Fig. 1. The typical cluster-based hierarchical structure of VEC networks

For realizing effective resource management in cluster-based VEC networks shown in Fig. 1, a hierarchical resource framework is designed. The detail of the framework is described in Fig. 2. The whole framework is divided into three layers, named layer0, layer1, and layer2, respectively.

Fig. 2. The hierarchical resource management framework

1) Layer0: Consists of vehicles that are the offloading requesters and the task executors and contains three main modules, i.e., a local resource monitoring module for monitoring the resource usage of the vehicle itself, a task processing decision module for task division and offloading, etc. and a task computing module for executing tasks.

2) Layer1: Consists of MEC servers which are the executors of the offloading computing and the task migration, and contains four main modules, i.e., a local resource monitoring module for monitoring the resource usage of the MEC server itself, a resource allocation decision module for allocating the necessary resources for tasks or giving a task migration decision with insufficient resources, a task migration module for executing task migration and a task computing for executing tasks.

3) Layer2: Consists of base stations, such as gNBs, which are the resource management centers (RMCs) for making task scheduling decisions, and contains three main modules, i.e., a cluster resource monitoring module for monitoring the resource usages of all nodes in the cluster, a task scheduling strategy module for adopting different task scheduling strategies and a task scheduling decision module for making scheduling decisions according to strategies.

2.2 The interacting protocol

The interacting protocol describes the interacting details among different modules of the framework. Therefore, the combination of the framework and the interacting protocol produces a workable hierarchical resource management system.

Next, we take the application of the system on VEC as an example to show the work process. However, it must be noted that this system can also be applied in other scenarios.

CASE 1: Pure Local Computing (PLC) on vehicles

STEP 1. A vehicle generates a task, and the local resource monitoring module of the vehicle tells the task processing decision module that the resource for computing the task is enough.

STEP 2. The task processing decision module decides to compute the task by the vehicle itself.

STEP 3. The task computing module of the vehicle computes the task locally.

CASE 2: Offloading Computing (OC) on MEC servers or vehicles

In CASE 2, there are two subcases named Pure Offloading Computing (POC) and Hybrid Offloading Computing (HOC).

STEP 1. (on vehicle): A vehicle generates a task, and the local resource monitoring module of the vehicle tells the task processing decision module that the resource for computing the task is not enough, so the task processing decision module chooses one mode between POC and HOC.

STEP 2. (on vehicle): The task processing decision module interacts with the resource allocation decision module of the registered MEC server to execute offloading computing.
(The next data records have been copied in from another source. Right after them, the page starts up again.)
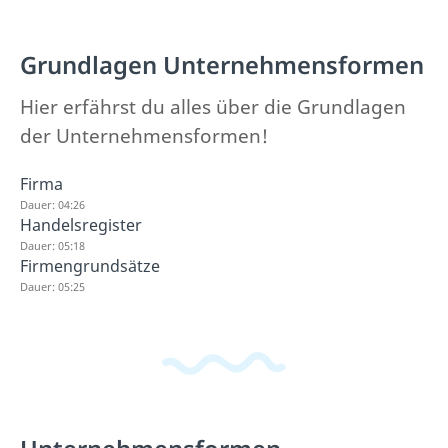
Grundlagen Unternehmensformen
Hier erfährst du alles über die Grundlagen
der Unternehmensformen!
Firma
Dauer: 04:26
Handelsregister
Dauer: 05:18
Firmengrundsätze
Dauer: 05:25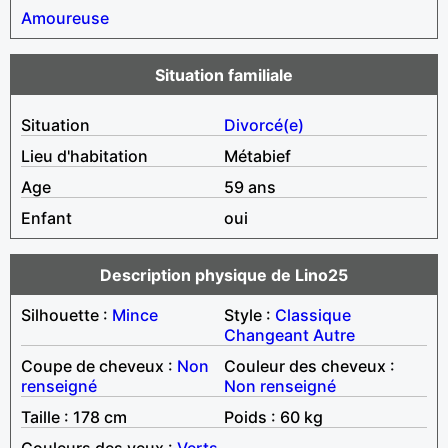
Amoureuse
Situation familiale
Situation
Divorcé(e)
Lieu d'habitation
Métabief
Age
59 ans
Enfant
oui
Description physique de Lino25
Silhouette :
Mince
Style :
Classique
Changeant
Autre
Coupe de cheveux :
Non
Couleur des cheveux :
renseigné
Non renseigné
Taille : 178 cm
Poids : 60 kg
Couleurs des yeux :
Verts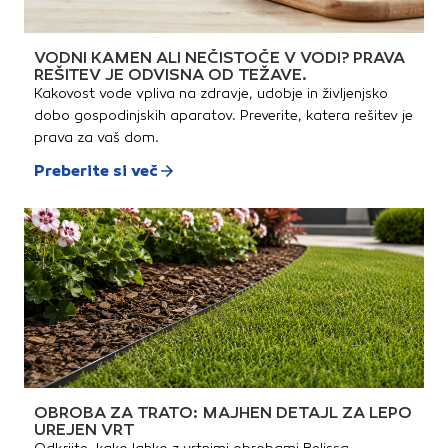
VODNI KAMEN ALI NEČISTOČE V VODI? PRAVA
REŠITEV JE ODVISNA OD TEŽAVE.
Kakovost vode vpliva na zdravje, udobje in življenjsko
dobo gospodinjskih aparatov. Preverite, katera rešitev je
prava za vaš dom.
Preberite si več
OBROBA ZA TRATO: MAJHEN DETAJL ZA LEPO
UREJEN VRT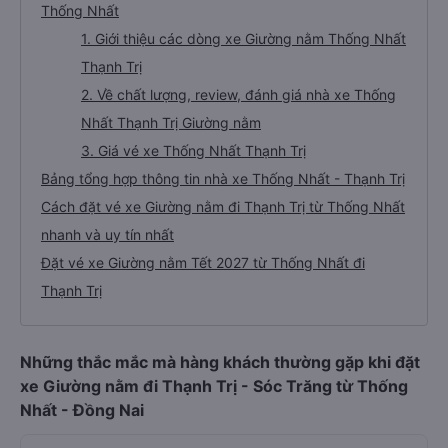
Thống Nhất
1. Giới thiệu các dòng xe Giường nằm Thống Nhất
Thạnh Trị
2. Về chất lượng, review, đánh giá nhà xe Thống
Nhất Thạnh Trị Giường nằm
3. Giá vé xe Thống Nhất Thạnh Trị
Bảng tổng hợp thông tin nhà xe Thống Nhất - Thạnh Trị
Cách đặt vé xe Giường nằm đi Thạnh Trị từ Thống Nhất
nhanh và uy tín nhất
Đặt vé xe Giường nằm Tết 2027 từ Thống Nhất đi
Thạnh Trị
Những thắc mắc mà hàng khách thường gặp khi đặt
xe Giường nằm đi Thạnh Trị - Sóc Trăng từ Thống
Nhất - Đồng Nai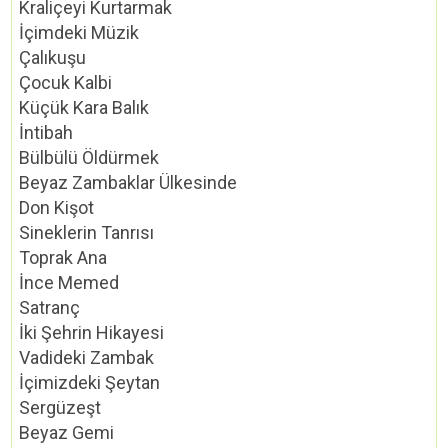
Kraliçeyi Kurtarmak
İçimdeki Müzik
Çalıkuşu
Çocuk Kalbi
Küçük Kara Balık
İntibah
Bülbülü Öldürmek
Beyaz Zambaklar Ülkesinde
Don Kişot
Sineklerin Tanrısı
Toprak Ana
İnce Memed
Satranç
İki Şehrin Hikayesi
Vadideki Zambak
İçimizdeki Şeytan
Sergüzeşt
Beyaz Gemi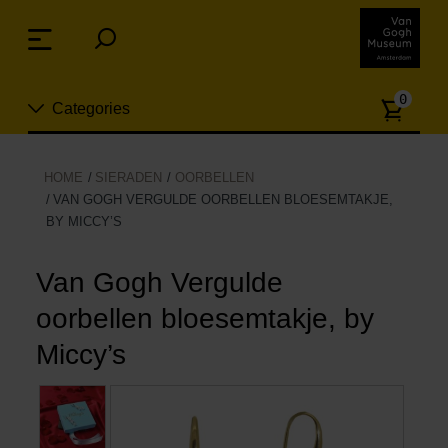
Sla
links
Menu
over
Spring
Aanta
naar
0
Categories
artike
de
inhoud
Spring
Nieuw
HOME
SIERADEN
OORBELLEN
naar
VAN GOGH VERGULDE OORBELLEN BLOESEMTAKJE,
n
het
BY MICCY’S
Sieraden
menu
Van Gogh Vergulde
Mode
oorbellen bloesemtakje, by
Wonen
Miccy’s
Koken & tafelen
Vrije tijd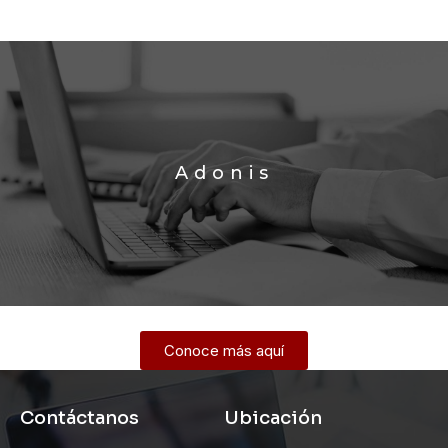
Adonis
Conoce más aquí
Contáctanos
Ubicación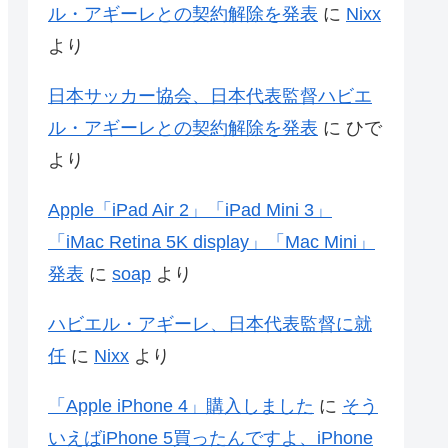
ル・アギーレとの契約解除を発表
に
Nixx
より
日本サッカー協会、日本代表監督ハビエ
ル・アギーレとの契約解除を発表
に
ひで
より
Apple「iPad Air 2」「iPad Mini 3」
「iMac Retina 5K display」「Mac Mini」
発表
に
soap
より
ハビエル・アギーレ、日本代表監督に就
任
に
Nixx
より
「Apple iPhone 4」購入しました
に
そう
いえばiPhone 5買ったんですよ、iPhone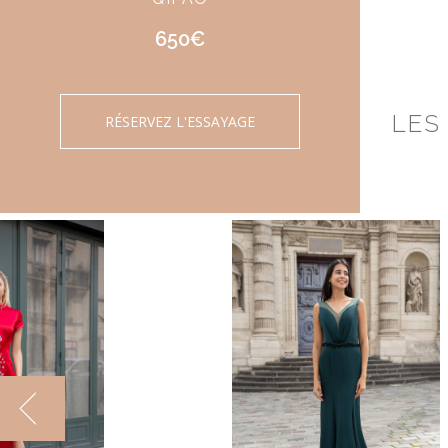
650€
LES
RÉSERVEZ L'ESSAYAGE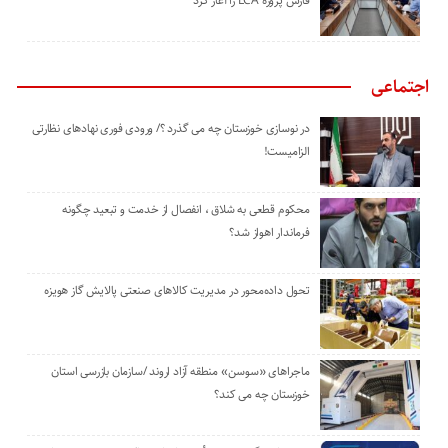
‌فارس پروژه LCA را آغاز کرد
اجتماعی
در نوسازی خوزستان چه می گذرد ؟/ ورودی فوری نهادهای نظارتی
الزامیست!
محکوم قطعی به شلاق ، انفصال از خدمت و تبعید چگونه
فرماندار اهواز شد؟
تحول داده‌محور در مدیریت کالاهای صنعتی پالایش گاز هویزه
ماجراهای «سوسن» منطقه آزاد اروند /سازمان بازرسی استان
خوزستان چه می کند؟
If HOC is chosen, the task processing decision module is also responsible for segmenting the task into multiple subtasks and decides which are computed locally and which are offloaded to the MEC server.
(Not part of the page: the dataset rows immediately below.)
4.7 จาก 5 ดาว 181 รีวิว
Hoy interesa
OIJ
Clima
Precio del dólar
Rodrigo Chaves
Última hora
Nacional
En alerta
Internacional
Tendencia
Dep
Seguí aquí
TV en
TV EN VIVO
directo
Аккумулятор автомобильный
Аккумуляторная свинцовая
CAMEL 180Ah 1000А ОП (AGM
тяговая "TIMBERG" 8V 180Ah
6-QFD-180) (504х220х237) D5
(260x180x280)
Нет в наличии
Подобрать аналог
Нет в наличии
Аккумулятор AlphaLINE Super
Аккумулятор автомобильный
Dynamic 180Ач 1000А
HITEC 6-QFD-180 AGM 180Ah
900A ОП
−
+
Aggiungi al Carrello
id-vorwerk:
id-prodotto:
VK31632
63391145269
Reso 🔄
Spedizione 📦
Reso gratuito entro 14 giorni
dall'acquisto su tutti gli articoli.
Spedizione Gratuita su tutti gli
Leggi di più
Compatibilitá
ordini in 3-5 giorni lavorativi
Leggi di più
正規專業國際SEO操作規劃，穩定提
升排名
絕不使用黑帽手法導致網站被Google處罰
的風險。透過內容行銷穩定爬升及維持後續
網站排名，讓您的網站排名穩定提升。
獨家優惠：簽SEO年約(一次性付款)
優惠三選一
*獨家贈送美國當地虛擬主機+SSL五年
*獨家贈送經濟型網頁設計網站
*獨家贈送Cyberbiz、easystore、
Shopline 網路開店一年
STEP 3. (on MEC server): The resource allocation decision module of the registered MEC server receives the request, so it asks the local resource monitoring module whether there are enough resources for the task. If YES, it accepts the offloading computing request and goes to STEP 4 for computing. Otherwise, it requests the task scheduling decision module of gNB to schedule the task and goes to STEP 5.

STEP 4. (on MEC server): The task computing module of the registered MEC server computes the task offloaded by vehicles and then feeds the results back to the task processing decision of the vehicle.

STEP 5. (on gNB): The task scheduling decision module of gNB receives the task scheduling request, then it makes the scheduling decision according to the resource information from the cluster resource monitoring module and the scheduling strategy from the task scheduling strategy module.

STEP 6. (on gNB): The scheduling decision is fed back to the involved MEC server.

STEP 7. (on MEC server): When a MEC server receives feedback from gNB, it updates the migration rules in its task migration module. If it isn't the destination of migration, its task migration module will migrate the task received continuously. Otherwise, a task request will send to the resource allocation decision module, and then the task computing module will compute the task.

STEP 8. (on MEC server): After the task has been computed, the MEC server will feed the results back to the requesting vehicle.

STEP 9. (on vehicle): The requesting vehicle receives the result fed back. If POC is used, the result is the final one. If HOC is used, the task processing decision module integrates the results of different subtasks to get a meaningful and complete result.

3. Greedy Bid-based Multi-hop Task Scheduling Decision Algorithm

Based on the hierarchical resource management framework, a Greedy Bid based Multi-hop Task Scheduling decision algorithm named GBMTS is proposed in this section.

3.1 The delay model

There are three computing models used in MEC which are known as local computing, full offloading computing, and partial offloading computing, respectively. Because our work is about the multi-hop task scheduling decision, it is sufficient to only consider the offloading computing model. As a result, for simplicity, full offloading computing is taken as the example in our discussion without loss of generality.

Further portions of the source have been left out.